LGO Energy’s revenue nearly halved last year while it went through a “transitional” period due to restrictions on growth.
Bosses at the firm, which has assets in Spain and Trinidad, blamed the constraints of a loan default on the inability to deploy capital on the Goudron operations on the Caribbean island.
Revenue dropped from 2015’s year end of £9.8million to £4.6million at year end 2016.
Loss before taxation remained roughly flat year on year £11.8million – a slight increase on 2015’s recorded loss of £11.4million.
However the chairman and chief executive Neil Ritson claims that the company’s reputation has been preserved through “careful management” of relationships with investors.

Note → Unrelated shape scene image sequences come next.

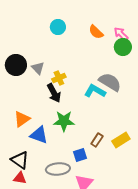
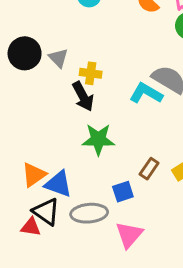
yellow cross: (59, 78) -> (91, 73), turned 32
orange triangle: (22, 119) -> (34, 175), moved
blue triangle: (39, 135) -> (58, 184), moved
black triangle: (20, 160) -> (46, 212), moved

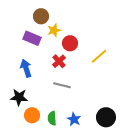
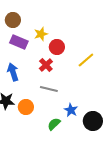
brown circle: (41, 16) -> (13, 20), moved
orange circle: (32, 115) -> (26, 107), moved
green semicircle: (52, 118) -> (54, 124), moved, turned 48
blue star: (74, 119) -> (71, 110), moved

The firm said its focus in 2016 was on restructuring and improving its liquidity through the reduction of costs.
Other strategies to get the company back on track includes the renegotiation of the terms of its banking facility and through making payments to major creditors by way of shares and equity placements.
In its year end statement, LGO said it had entered 2017 with “renewed optimism” due to high commodity prices and the recommencement of drilling operations at the Goudron field.
The firm claim this could put the company “back on a trajectory to profitability”.
In the South West Peninsula of Trinidad the company has continued to advance its lease holding towards drilling and has extended the exclusivity over certain leases in order to seek private petroleum licences.
In March 2017 work started on assimilating the Bonasse Field operations into the Company’s operations with the first oil having been successfully delivered at the beginning of May 2017.
As 2017 progresses it is intended to finalise all lease acquisitions and to progress towards a full independent verification of the Company’s previous prospect generation work with a view to seeking a partner for future drilling.